1 Juan 1:8

Justicia divina y perdón reconciliados.

Hay dos tendencias extremas en el sentimiento humano con respecto a Dios ante las cuales un corazón devoto y reflexivo retrocede con igual repugnancia: una religión que comienza con el miedo y una religión que termina sin él. Por un lado está la fe apasionada del remordimiento, que arroja la sombra de su propia desesperación sobre el universo de Dios, yace postrado en la celda oscura de la alienación y declara que si ningún mediador se interpone, no hay esperanza ni respiro de la maldición de la ley inexorable; por el otro, el credo de la bondad indulgente, que difunde la luz de su suave indiferencia sobre todas las cosas, considera los pecados de los hombres como debilidades principalmente veniales, se complace en su propia tolerancia y confía en que el cielo pasará por alto lo que debe Lo he previsto y no creo que valga la pena prevenirlo.
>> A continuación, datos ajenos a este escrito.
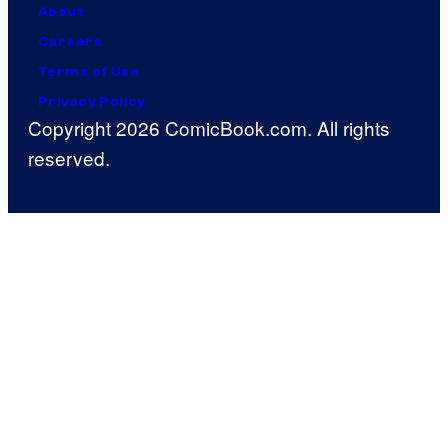
About
Careers
Terms of Use
Privacy Policy
Copyright 2026 ComicBook.com. All rights
reserved.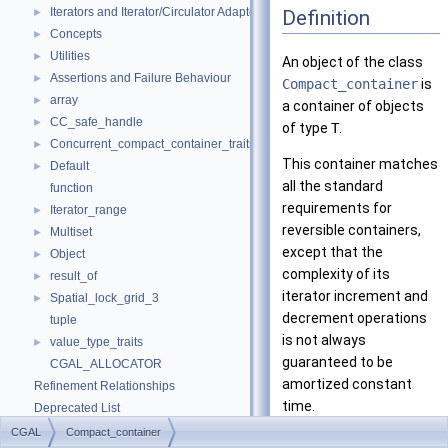
Iterators and Iterator/Circulator Adaptors
Definition
►
Concepts
►
Utilities
►
An object of the class
Assertions and Failure Behaviour
►
Compact_container
is
array
►
a container of objects
CC_safe_handle
►
of type
T
.
Concurrent_compact_container_traits
►
This container matches
Default
►
all the standard
function
requirements for
Iterator_range
►
reversible containers,
Multiset
►
except that the
Object
►
complexity of its
result_of
►
iterator increment and
Spatial_lock_grid_3
►
decrement operations
tuple
is not always
value_type_traits
►
guaranteed to be
CGAL_ALLOCATOR
amortized constant
Refinement Relationships
time.
Deprecated List
Is Model Relationships
CGAL
Compact_container
This container is not a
I. Es difícil para nuestra mente estrecha asimilar la armonía infinita de la perfección divina. Nuestra conciencia y nuestros afectos hacen exigencias incompatibles a Dios. Requerimos para nuestro apoyo que Él sea fiel; por nuestro bien, buscamos que Él también sea tierno. Si la compasión es imposible para Dios, es extraño que Él la haya implantado; porque Él tiene más razones para compadecerse de nosotros, que nosotros podemos tener compasión unos por otros, mirando el rostro de un igual y un hermano, Él mirando desde Su serena omnipotencia hacia nuestra naturaleza, tentada, afligida, luchando, muriendo. No, es tanto una parte de la perfección recibir al penitente como reprender el pecado, a menos que el más noble impulso del alma humana busque en vano su imagen y prototipo en él.

II. Pero, ¿cómo, se preguntarán, pueden ser ambas cosas? ¿Cómo es posible que Dios no se desvíe ni un pelo de su castigo amenazado y, sin embargo, esté siempre dispuesto a perdonar? Para entender esto correctamente, debemos marcar la distinción entre Su naturaleza interior y Su gobierno externo, entre lo que Él es en Sí mismo y lo que Él ha escrito y proclamado en la legislación del universo. No ha puesto todo lo que habita en Su pensamiento y vive en Su corazón; y, por vasto como es el campo y sublime el registro de la creación, solemne como encontramos el camino de la vida, y terrible la perspicacia de Su conciencia, estos son sólo una parte de Sus caminos; y todavía hay un escondite de su trueno que nadie puede entender.

Todo para Él es infinito, y todos los esplendores de Su revelación en la tierra vieja y en el cielo más viejo, y en el corazón de la humanidad, e incluso en la vida única del Varón de dolores, no son más que unas tenues líneas de luz. , surcando la superficie de la inmensidad. Dentro del reino de la ley y la naturaleza, Él es inexorable y ha abandonado por completo la libertad de la compasión; y como la tormenta atlántica no se desvía para evitar el barco donde flota la santidad o el genio, tampoco la tempestad de la justicia vacila y se detiene para perdonar la cabeza levantada en oración arrepentida.

Pero ocurre de otro modo con respecto al alma y la persona del mismo pecador: los sentimientos de Dios hacia él no están atados; y si, mientras que la acción del pasado es una transgresión irrevocable, el temperamento del presente es de rendición y retorno, no hay nada que sustente la aversión divina o que impida la salida de la piedad infinita.

J. Martineau, Horas de pensamiento, vol. i., pág. 102.